[Problem to solve]: Bring together every line in the data that includes "Connecteur".

Transcribed page contents
---+---
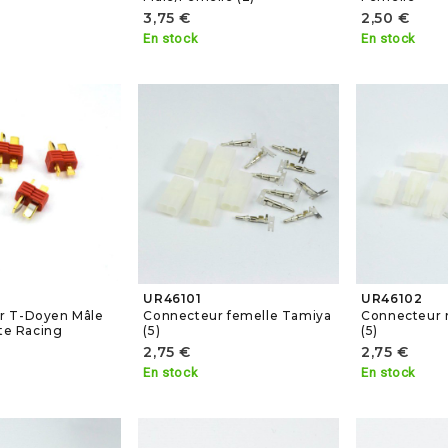
3,75 €
2,50 €
En stock
En stock
UR46101
UR46102
r T-Doyen Mâle
Connecteur femelle Tamiya
Connecteur 
ate Racing
(5)
(5)
2,75 €
2,75 €
En stock
En stock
---+---
[Exercise answer]:
Connecteur femelle Tamiya
Connecteur 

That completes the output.